Still Lives by Maria Hummel: a depiction of a misogynist society

Summary

Kim Lord is a giant in the Los Angeles art scene: avant garde figure, feminist icon, and agent provocateur. And her new exhibition “Still Lives” is expected to be just as groundbreaking. Comprised of self-portraits depicting Lord as famous, murdered women—the Black Dahlia, Chandra Levy, Roseann Quinn, and many others—the works are as compelling as they are disturbing, implicating a culture that is too accustomed to violence against women. As L.A.’s richest art patrons pour into the Rocque Museum’s opening night, all of the staff, including editor Maggie Richter, hope the event will be big enough to save the historic institution’s flailing finances.

Except Kim Lord never shows up to her own exhibition.

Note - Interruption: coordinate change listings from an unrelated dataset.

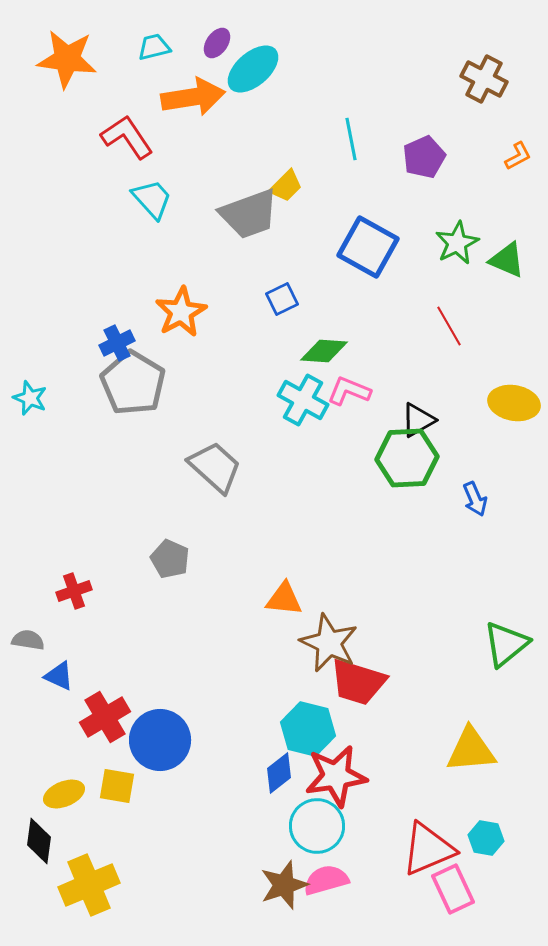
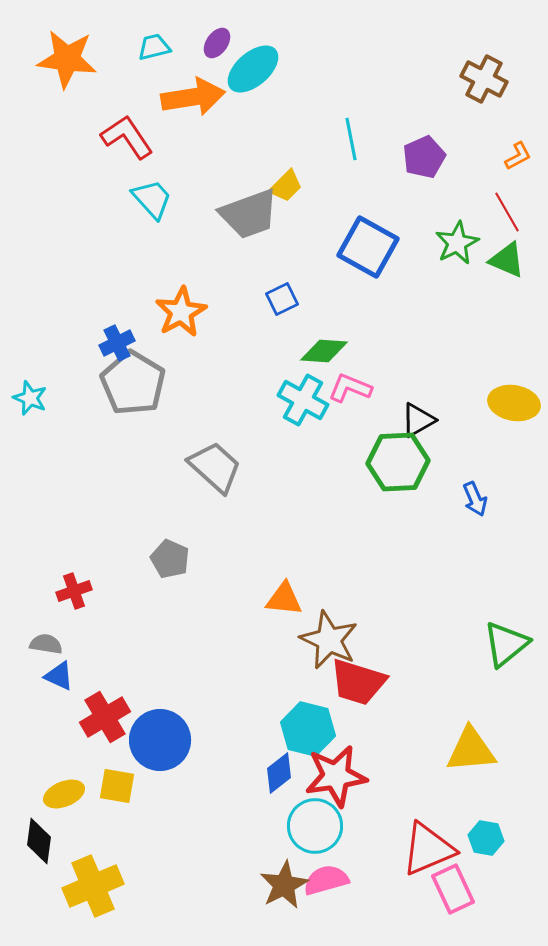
red line at (449, 326): moved 58 px right, 114 px up
pink L-shape at (349, 391): moved 1 px right, 3 px up
green hexagon at (407, 458): moved 9 px left, 4 px down
gray semicircle at (28, 640): moved 18 px right, 4 px down
brown star at (329, 643): moved 3 px up
cyan circle at (317, 826): moved 2 px left
yellow cross at (89, 885): moved 4 px right, 1 px down
brown star at (284, 885): rotated 9 degrees counterclockwise
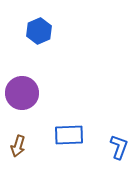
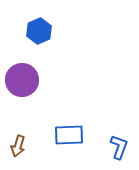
purple circle: moved 13 px up
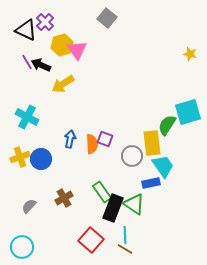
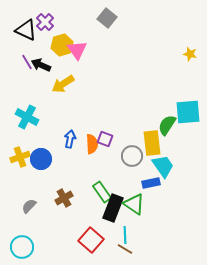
cyan square: rotated 12 degrees clockwise
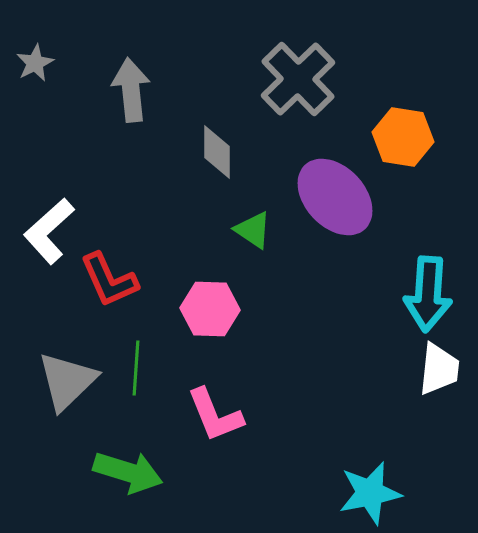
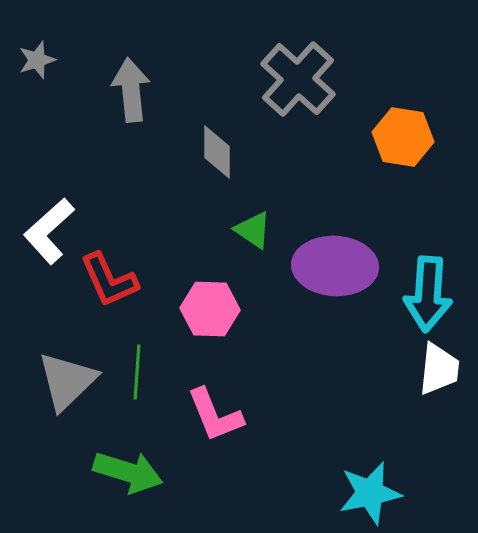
gray star: moved 2 px right, 3 px up; rotated 9 degrees clockwise
gray cross: rotated 4 degrees counterclockwise
purple ellipse: moved 69 px down; rotated 44 degrees counterclockwise
green line: moved 1 px right, 4 px down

Fear mounts as the hours and days drag on and Lord remains missing. Suspicion falls upon the up-and-coming gallerist Greg Shaw Ferguson, who happens to be Maggie’s ex. A rogue’s gallery of eccentric art world figures could also have motive for the act, and as Maggie gets drawn into her own investigation of Lord’s disappearance, she’ll come to suspect all of those closest to her.

As bright and blinding as the Los Angeles sunlight, Still Lives is a page-turning exodus into the art world’s hall of mirrors, one woman’s journey through the belly of an industry filled with money, secrets, failure, and genius.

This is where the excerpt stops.